Our goal at the CCN is to build an ‘ecosystem’ that encourages more high-growth start-ups, what a recent report calls ‘Gazelles’.
These are start-ups that punch well above their weight, driving more jobs and growth pound for pound than any other organization and hence why they are so important to economic success overall.
This important factor is reported here on Action Canada and also covered in the media, like Globe and Mail and the Financial Post, and also on the NCA, and the report concludes that Canada is falling short of producing enough of them.
They are so important to the Canadian innovation story because they have a strong ability and focus on rapid prototyping and breakthrough product innovations, quickly bringing these disruptive services to high-growth markets.

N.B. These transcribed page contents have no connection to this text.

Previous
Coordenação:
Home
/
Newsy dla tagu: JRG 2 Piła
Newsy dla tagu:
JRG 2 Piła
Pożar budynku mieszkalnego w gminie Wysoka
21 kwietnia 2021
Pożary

They are young firms who are pioneering disruptive business models, with the potential to “transform industries through novel technologies or business models”. ”If Canada is to increase its global competitiveness, its economy will need to move up the global value chain into higher levels of innovation-based production.”
This type of ecosystem is known as a ‘cluster’, an industry grouping of similar organizations pooling their resources for collective success, and it’s very nicely described in this presentation from one of Canada’s leading providers in this high-growth tech industry, Rackforce -
Download: The Canadian Cloud Ecosystem (large PDF)

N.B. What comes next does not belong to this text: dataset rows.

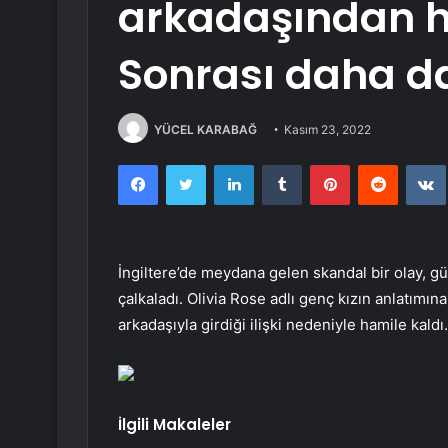
arkadaşından h
Sonrası daha d
YÜCEL KARABAĞ
Kasım 23, 2022
Facebook
Twitter
LinkedIn
Tumblr
Pinterest
Reddit
İngiltere’de meydana gelen skandal bir olay, 
çalkaladı. Olivia Rose adlı genç kızın anlatımı
arkadaşıyla girdiği ilişki nedeniyle hamile kaldı.
İlgili Makaleler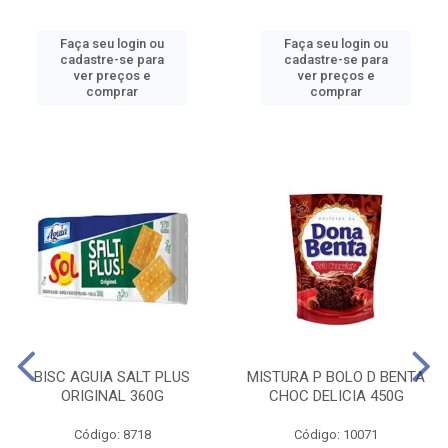
Faça seu login ou
Faça seu login ou
cadastre-se para
cadastre-se para
ver preços e
ver preços e
comprar
comprar
BISC AGUIA SALT PLUS
MISTURA P BOLO D BENTA
ORIGINAL 360G
CHOC DELICIA 450G
Código: 8718
Código: 10071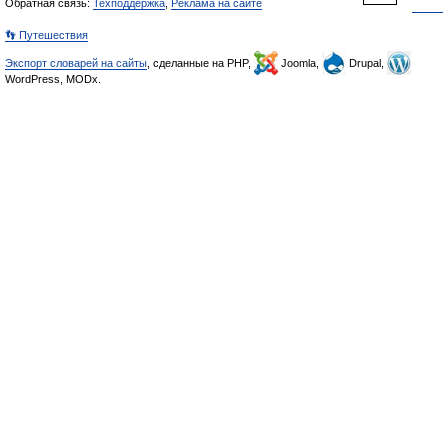
Обратная связь:
Техподдержка
,
Реклама на сайте
👣 Путешествия
Экспорт словарей на сайты
, сделанные на PHP,
Joomla,
Drupal,
WordPress, MODx.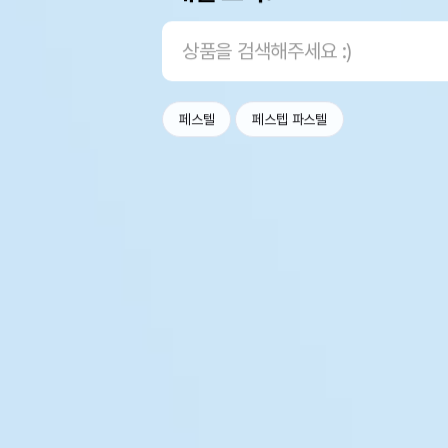
페스텔
페스텝 파스텔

Our goal is to combine this type of thought leadership, with other equally powerful ideas, for example what Cisco call a ‘Next Generation Cluster‘, a framework for how the original cluster model from Michael Porter can be upgraded through new Cloud 2.0 technologies. Naturally Cisco suggest their own but the model recommendations aren’t tied to them, so it’s actually a very smart piece.
The central idea is the fundamentally clusters are geographically-centric, like Waterloo in Canada growing around RIM, or the Oceans Technology focus in Newfoundland. A lot of this is obviously tied to the level of Government funding it – The Newfoundland Provincial Govt in the case of this latter example.
Cisco propose that through the use of social collaboration technologies you can enhance the principle another level, with the fundamental shift being an expansion to a virtual community-centric approach, rather than a geographic organizing dynamic.